◆ What needs to be done ◆
Give again, word for word, only the lines of the material below from its first line through the one that holds "management."; pictures stay out.

◆ Given information ◆
━━━━

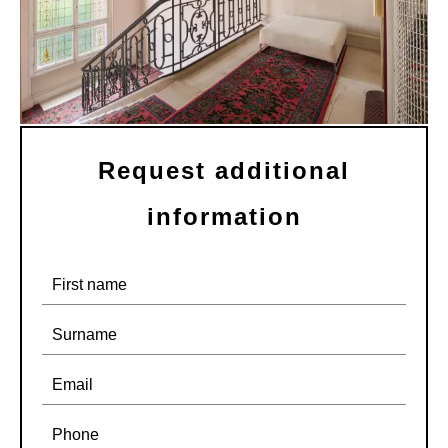
Request additional
information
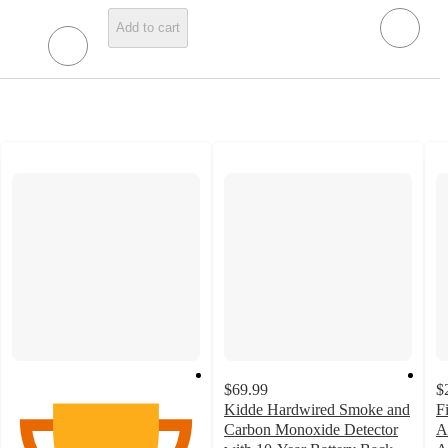
Add to cart
$69.99
$
Kidde Hardwired Smoke and
F
Carbon Monoxide Detector
A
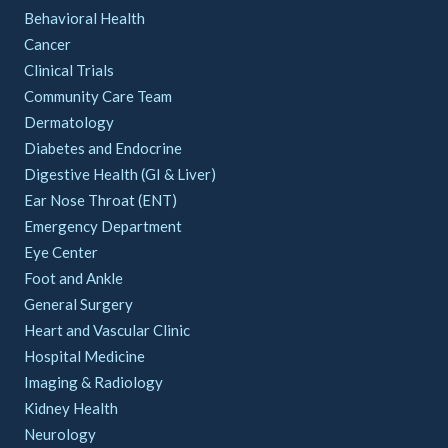
Behavioral Health
Cancer
Clinical Trials
Community Care Team
Dermatology
Diabetes and Endocrine
Digestive Health (GI & Liver)
Ear Nose Throat (ENT)
Emergency Department
Eye Center
Foot and Ankle
General Surgery
Heart and Vascular Clinic
Hospital Medicine
Imaging & Radiology
Kidney Health
Neurology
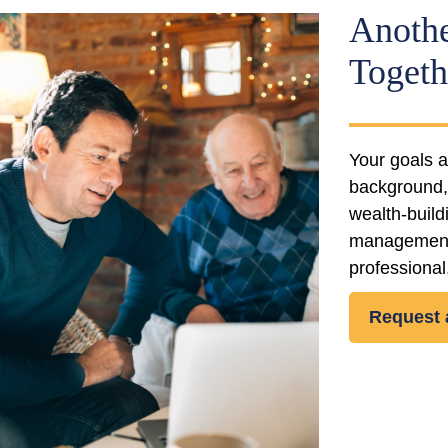
Anothe
Togeth
Your goals a
background, 
wealth-buil
management. 
professional,
Request 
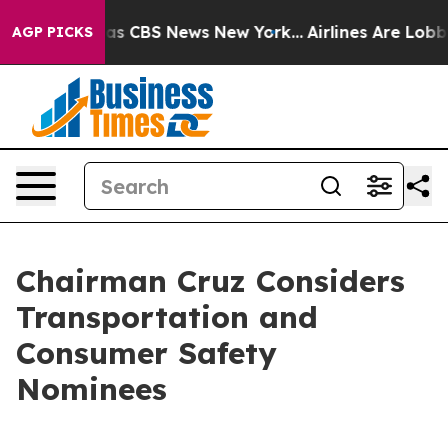
arrative was CBS News New York...
Airlines Are Lobbyin
AGP PICKS
Chairman Cruz Considers
Transportation and
Consumer Safety
Nominees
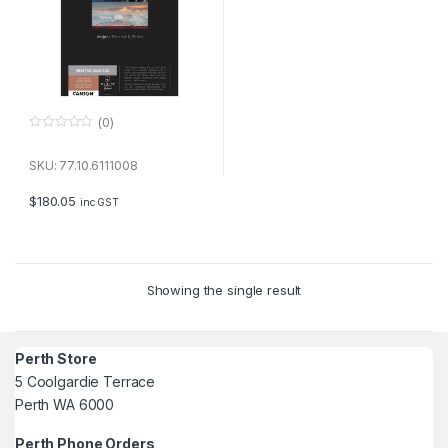
(0)
0
o
u
SKU: 77.10.6111008
t
o
f
$
180.05
inc GST
5
Showing the single result
Perth Store
5 Coolgardie Terrace
Perth WA 6000
Perth Phone Orders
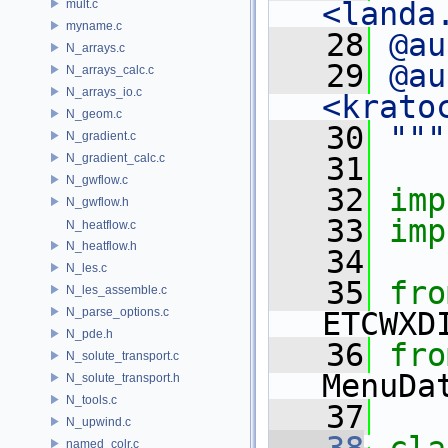
<landa
mult.c
myname.c
   28
@au
N_arrays.c
   29
@au
N_arrays_calc.c
N_arrays_io.c
<krato
N_geom.c
   30
"""
N_gradient.c
N_gradient_calc.c
   31
N_gwflow.c
   32
imp
N_gwflow.h
   33
imp
N_heatflow.c
N_heatflow.h
   34
N_les.c
   35
fro
N_les_assemble.c
N_parse_options.c
ETCWXD
N_pde.h
   36
fro
N_solute_transport.c
MenuDa
N_solute_transport.h
N_tools.c
   37
N_upwind.c
named_colr.c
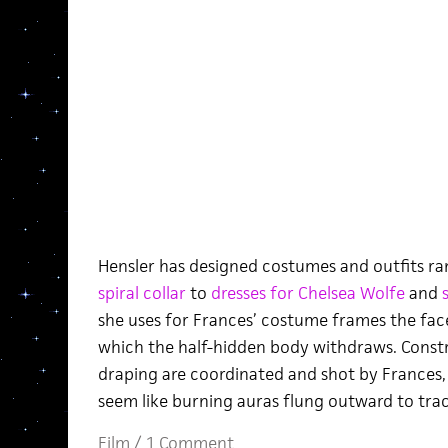
Hensler has designed costumes and outfits ra
spiral collar
to
dresses for Chelsea Wolfe
and
she uses for Frances’ costume frames the face
which the half-hidden body withdraws. Const
draping are coordinated and shot by Frances
seem like burning auras flung outward to tra
Film
/
1 Comment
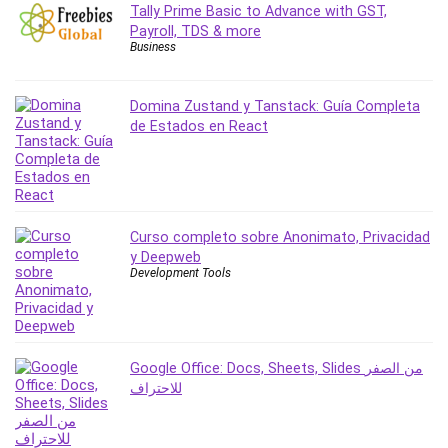
Tally Prime Basic to Advance with GST,
Revit
Payroll, TDS & more
Robotics
Business
Ruby
Salary Negotiation
Domina Zustand y Tanstack: Guía Completa
Sales Skills
de Estados en React
SAP Business One
SAP Certified Associate
SAP Materials Management (SAP MM)
Scratch Programming
Curso completo sobre Anonimato, Privacidad
Search Engine Optimization (SEO)
y Deepweb
Development Tools
Seo
Sexual Harassment Prevention
Social Media
Social Media Management
Google Office: Docs, Sheets, Slides من الصفر
Software
للاحتراف
Spanish Language
SQL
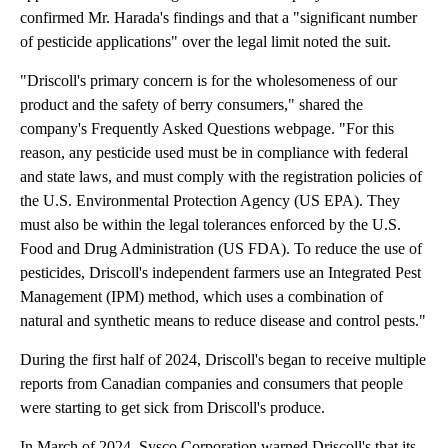
confirmed Mr. Harada's findings and that a "significant number
of pesticide applications" over the legal limit noted the suit.
"Driscoll's primary concern is for the wholesomeness of our
product and the safety of berry consumers," shared the
company's Frequently Asked Questions webpage. "For this
reason, any pesticide used must be in compliance with federal
and state laws, and must comply with the registration policies of
the U.S. Environmental Protection Agency (US EPA). They
must also be within the legal tolerances enforced by the U.S.
Food and Drug Administration (US FDA). To reduce the use of
pesticides, Driscoll's independent farmers use an Integrated Pest
Management (IPM) method, which uses a combination of
natural and synthetic means to reduce disease and control pests."
During the first half of 2024, Driscoll's began to receive multiple
reports from Canadian companies and consumers that people
were starting to get sick from Driscoll's produce.
In March of 2024, Sysco Corporation warned Driscoll's that its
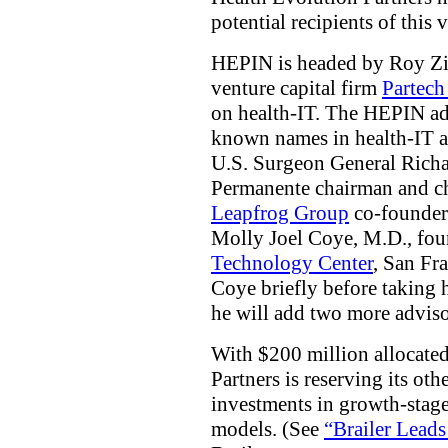
potential recipients of this
HEPIN is headed by Roy Zieg
venture capital firm
Partech
on health-IT. The HEPIN ad
known names in health-IT a
U.S. Surgeon General Rich
Permanente chairman and ch
Leapfrog Group
co-founder
Molly Joel Coye, M.D., fo
Technology Center
, San Fr
Coye briefly before taking 
he will add two more advisor
With $200 million allocate
Partners is reserving its oth
investments in growth-stag
models. (See
“Brailer Leads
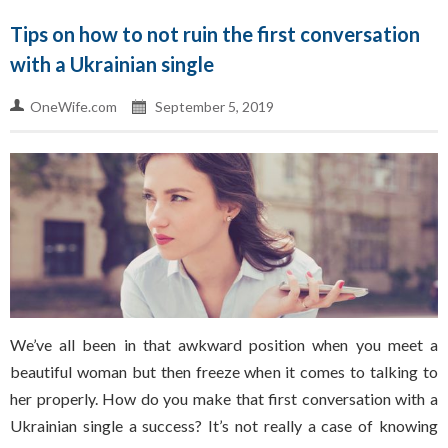
Tips on how to not ruin the first conversation
with a Ukrainian single
OneWife.com
September 5, 2019
We’ve all been in that awkward position when you meet a
beautiful woman but then freeze when it comes to talking to
her properly. How do you make that first conversation with a
Ukrainian single a success? It’s not really a case of knowing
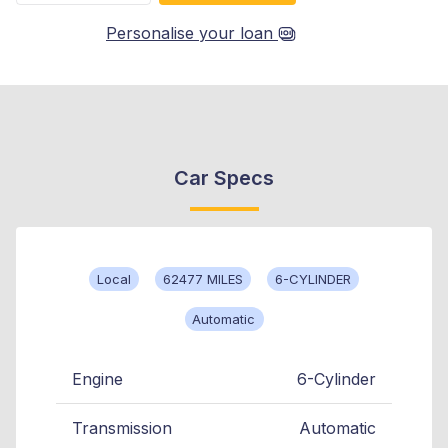
Personalise your loan
Car Specs
Local
62477 MILES
6-CYLINDER
Automatic
Engine
6-Cylinder
Transmission
Automatic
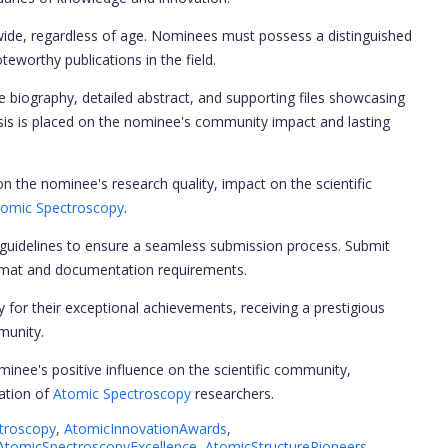
wide, regardless of age. Nominees must possess a distinguished
teworthy publications in the field.
biography, detailed abstract, and supporting files showcasing
sis is placed on the nominee's community impact and lasting
n the nominee's research quality, impact on the scientific
tomic Spectroscopy
.
uidelines to ensure a seamless submission process. Submit
format and documentation requirements.
y for their exceptional achievements, receiving a prestigious
munity.
nee's positive influence on the scientific community,
ration of
Atomic Spectroscopy
researchers.
troscopy
,
AtomicInnovationAwards
,
AtomicSpectroscopyExcellence
,
AtomicStructurePioneers
,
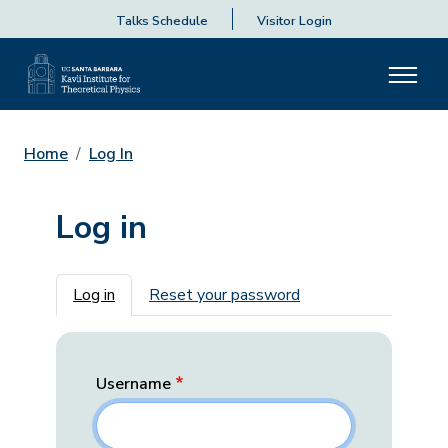
Talks Schedule
Visitor Login
Home
Log In
Log in
Primary tabs
Log in
Reset your password
Username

━━━━

◆ Response to the task ◆
Request additional
information
Add to cart
$69.99
$
Kidde Hardwired Smoke and
F
Carbon Monoxide Detector
A
Behavioral Health
Cancer
Clinical Trials
Community Care Team
Dermatology
Diabetes and Endocrine
Digestive Health (GI & Liver)
Ear Nose Throat (ENT)
Emergency Department
Eye Center
Foot and Ankle
General Surgery
Heart and Vascular Clinic
Hospital Medicine
Imaging & Radiology
Kidney Health
Neurology
Anothe
Togeth
Your goals a
background, 
wealth-buil
management. 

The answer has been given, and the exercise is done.